──────── Entries supplied

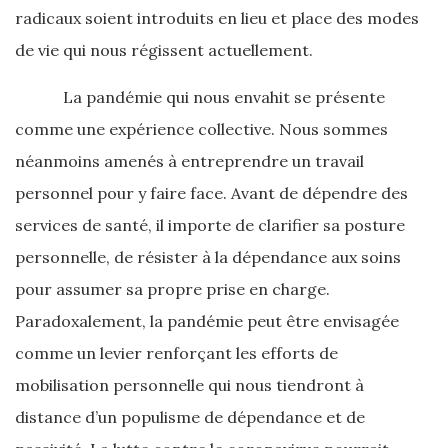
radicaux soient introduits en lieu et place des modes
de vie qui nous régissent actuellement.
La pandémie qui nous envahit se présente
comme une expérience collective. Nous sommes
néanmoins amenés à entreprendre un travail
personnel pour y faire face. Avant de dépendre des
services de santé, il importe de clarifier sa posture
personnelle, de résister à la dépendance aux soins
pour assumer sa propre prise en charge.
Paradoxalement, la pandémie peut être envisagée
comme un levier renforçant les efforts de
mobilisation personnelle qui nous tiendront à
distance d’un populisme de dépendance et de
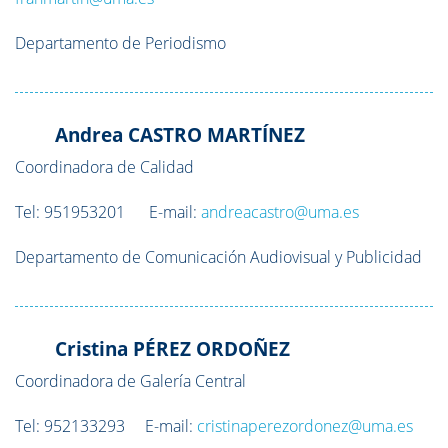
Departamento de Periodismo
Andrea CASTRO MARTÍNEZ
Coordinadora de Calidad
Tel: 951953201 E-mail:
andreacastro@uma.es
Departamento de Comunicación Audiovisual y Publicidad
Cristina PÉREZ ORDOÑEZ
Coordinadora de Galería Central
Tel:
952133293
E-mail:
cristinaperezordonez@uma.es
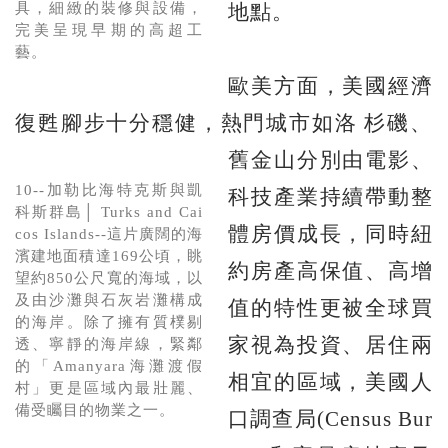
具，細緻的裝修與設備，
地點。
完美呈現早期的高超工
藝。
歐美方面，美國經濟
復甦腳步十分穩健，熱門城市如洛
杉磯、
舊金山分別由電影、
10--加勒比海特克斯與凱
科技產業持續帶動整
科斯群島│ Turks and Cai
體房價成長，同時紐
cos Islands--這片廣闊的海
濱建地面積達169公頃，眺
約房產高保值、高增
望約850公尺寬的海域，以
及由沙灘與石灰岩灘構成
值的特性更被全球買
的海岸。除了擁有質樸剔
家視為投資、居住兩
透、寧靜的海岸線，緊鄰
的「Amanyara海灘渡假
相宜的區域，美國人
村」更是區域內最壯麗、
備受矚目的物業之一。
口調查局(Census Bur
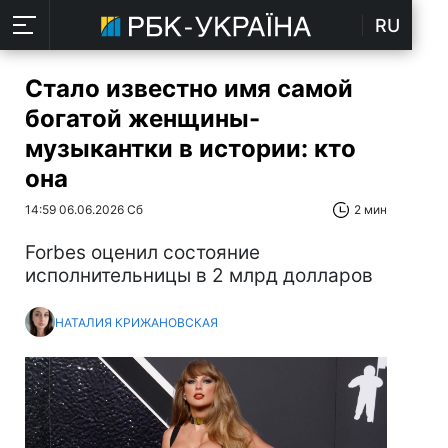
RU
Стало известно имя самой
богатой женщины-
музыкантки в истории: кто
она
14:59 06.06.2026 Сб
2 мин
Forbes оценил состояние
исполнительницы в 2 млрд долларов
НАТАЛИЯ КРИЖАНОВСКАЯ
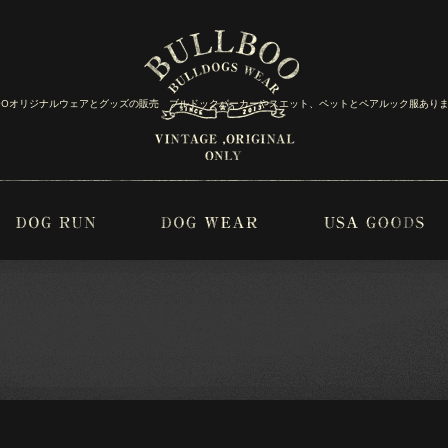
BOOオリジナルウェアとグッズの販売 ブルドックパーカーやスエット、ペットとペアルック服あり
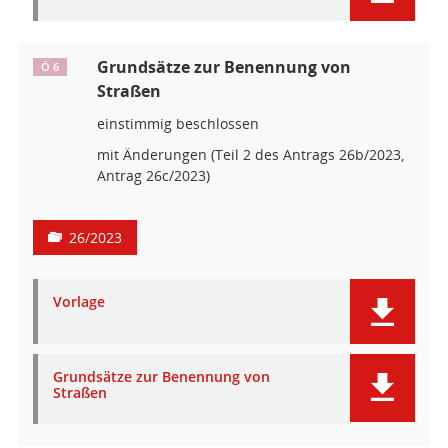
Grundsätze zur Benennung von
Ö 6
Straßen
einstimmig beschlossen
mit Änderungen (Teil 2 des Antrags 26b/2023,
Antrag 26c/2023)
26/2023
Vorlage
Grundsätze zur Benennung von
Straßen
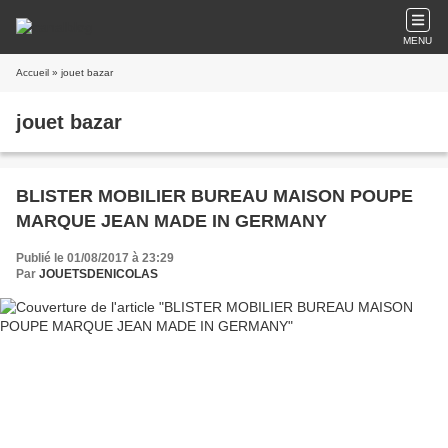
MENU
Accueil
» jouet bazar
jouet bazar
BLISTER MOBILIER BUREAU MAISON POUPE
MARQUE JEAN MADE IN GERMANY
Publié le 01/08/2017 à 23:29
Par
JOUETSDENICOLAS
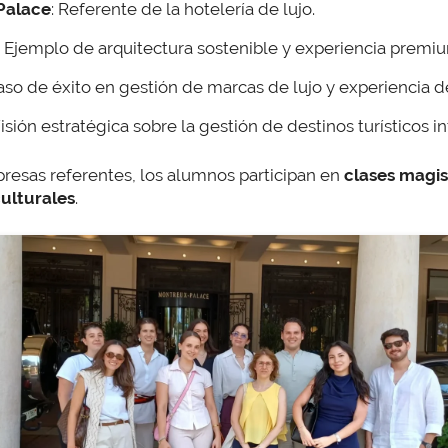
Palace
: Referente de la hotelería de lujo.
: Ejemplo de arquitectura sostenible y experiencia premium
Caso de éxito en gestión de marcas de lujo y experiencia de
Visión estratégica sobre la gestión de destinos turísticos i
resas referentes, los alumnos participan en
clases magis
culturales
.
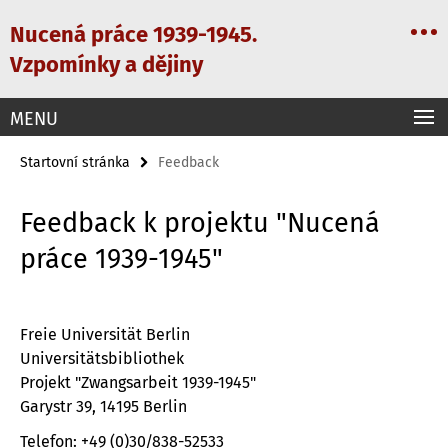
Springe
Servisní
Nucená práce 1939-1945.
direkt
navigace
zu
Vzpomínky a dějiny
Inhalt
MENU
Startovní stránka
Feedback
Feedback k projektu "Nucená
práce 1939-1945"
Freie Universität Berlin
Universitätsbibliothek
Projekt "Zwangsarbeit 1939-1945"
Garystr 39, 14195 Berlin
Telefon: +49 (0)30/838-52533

────────────────
──────── Entries supplied

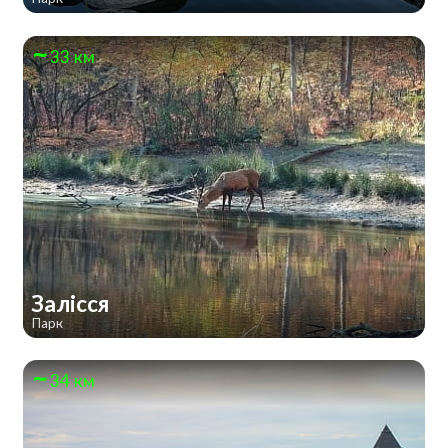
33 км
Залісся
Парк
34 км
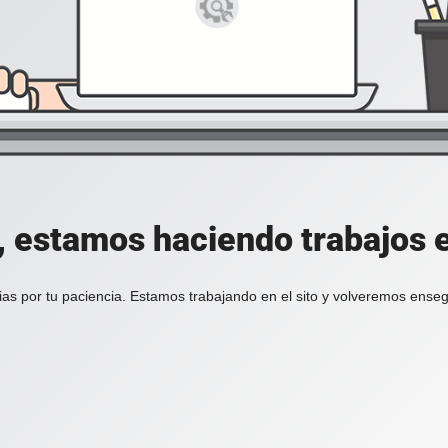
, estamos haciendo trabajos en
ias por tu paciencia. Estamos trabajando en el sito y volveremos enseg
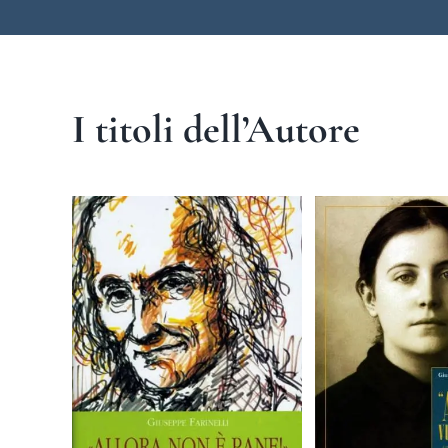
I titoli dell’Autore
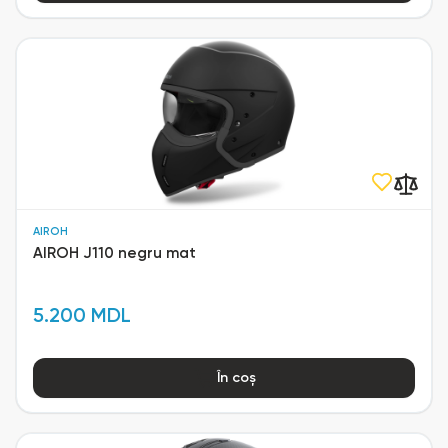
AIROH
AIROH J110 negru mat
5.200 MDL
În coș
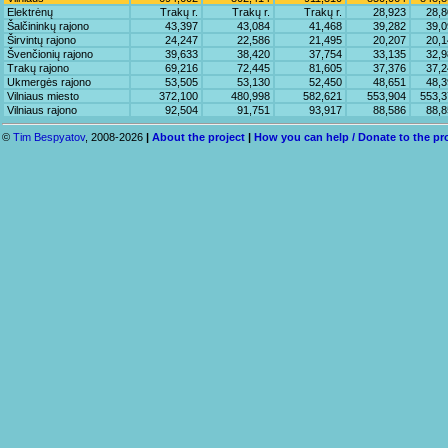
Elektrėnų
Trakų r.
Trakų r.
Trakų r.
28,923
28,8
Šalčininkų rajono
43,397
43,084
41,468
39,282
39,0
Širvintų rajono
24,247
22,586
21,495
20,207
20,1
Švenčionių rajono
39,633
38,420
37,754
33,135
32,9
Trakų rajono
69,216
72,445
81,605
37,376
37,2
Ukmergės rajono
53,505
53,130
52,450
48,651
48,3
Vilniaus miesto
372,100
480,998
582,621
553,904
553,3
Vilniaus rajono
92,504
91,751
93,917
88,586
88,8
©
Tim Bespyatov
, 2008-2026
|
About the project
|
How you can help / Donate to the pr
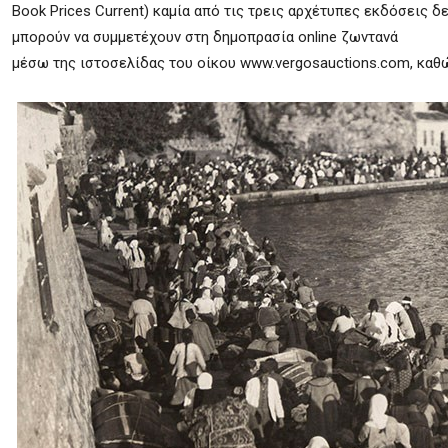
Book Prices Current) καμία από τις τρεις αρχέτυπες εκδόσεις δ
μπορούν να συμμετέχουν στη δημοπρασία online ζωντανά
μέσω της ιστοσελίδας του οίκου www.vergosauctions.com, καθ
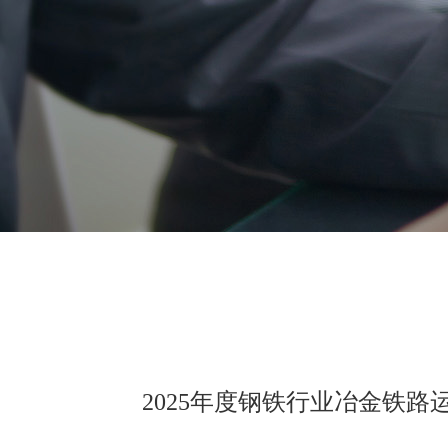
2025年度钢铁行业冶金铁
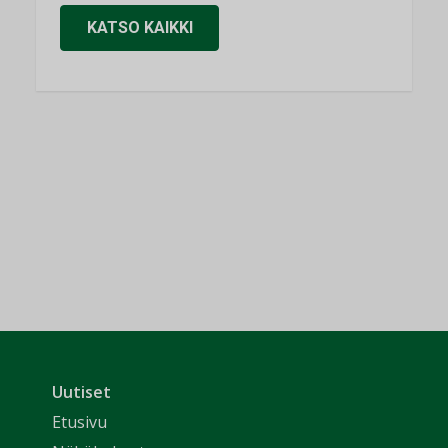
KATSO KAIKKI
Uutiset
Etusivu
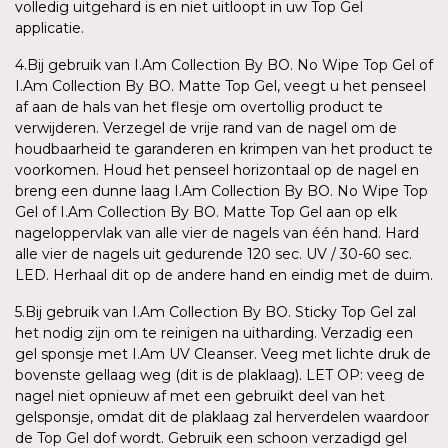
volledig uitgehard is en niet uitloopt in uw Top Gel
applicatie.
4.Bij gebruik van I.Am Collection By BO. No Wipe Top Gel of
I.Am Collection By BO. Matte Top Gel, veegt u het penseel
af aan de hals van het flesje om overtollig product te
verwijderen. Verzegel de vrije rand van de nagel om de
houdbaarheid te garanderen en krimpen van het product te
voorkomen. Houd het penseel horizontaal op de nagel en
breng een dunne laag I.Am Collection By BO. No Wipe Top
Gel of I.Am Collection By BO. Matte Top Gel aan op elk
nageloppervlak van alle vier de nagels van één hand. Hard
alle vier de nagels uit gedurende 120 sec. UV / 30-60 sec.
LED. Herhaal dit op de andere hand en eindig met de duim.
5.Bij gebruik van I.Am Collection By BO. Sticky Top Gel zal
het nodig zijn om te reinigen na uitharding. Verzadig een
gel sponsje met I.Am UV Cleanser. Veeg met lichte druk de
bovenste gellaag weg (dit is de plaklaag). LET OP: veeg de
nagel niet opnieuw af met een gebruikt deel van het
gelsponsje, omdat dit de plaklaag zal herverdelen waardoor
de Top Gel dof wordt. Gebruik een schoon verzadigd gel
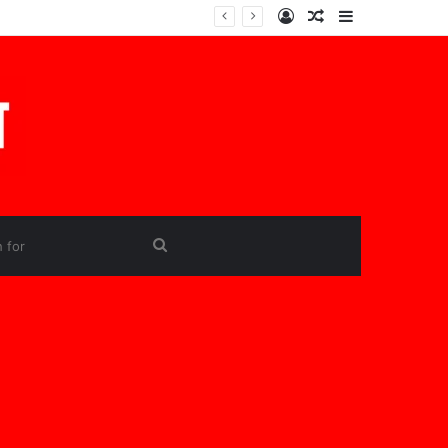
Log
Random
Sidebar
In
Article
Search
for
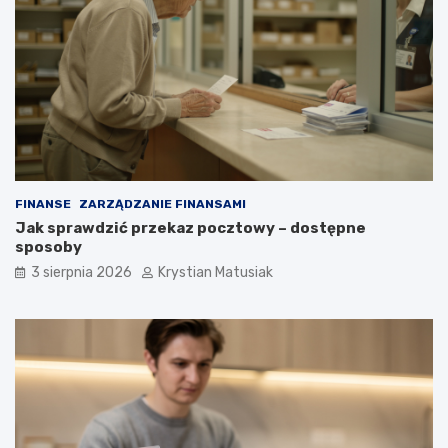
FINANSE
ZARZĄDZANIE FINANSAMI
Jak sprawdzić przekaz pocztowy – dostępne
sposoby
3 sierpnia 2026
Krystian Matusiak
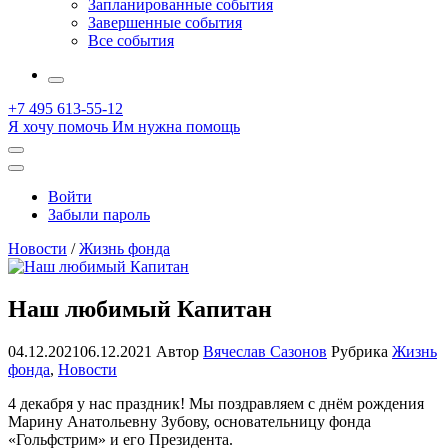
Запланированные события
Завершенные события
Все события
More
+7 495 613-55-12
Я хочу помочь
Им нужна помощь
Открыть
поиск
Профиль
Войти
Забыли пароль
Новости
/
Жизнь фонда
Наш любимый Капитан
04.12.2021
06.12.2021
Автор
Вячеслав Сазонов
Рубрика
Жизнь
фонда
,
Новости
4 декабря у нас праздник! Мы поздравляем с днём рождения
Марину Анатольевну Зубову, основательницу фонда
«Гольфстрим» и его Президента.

────────────────

Go through the records above and copy every line holding the word "Departamento".

Expected answer.
Departamento de Periodismo
Departamento de Comunicación Audiovisual y Publicidad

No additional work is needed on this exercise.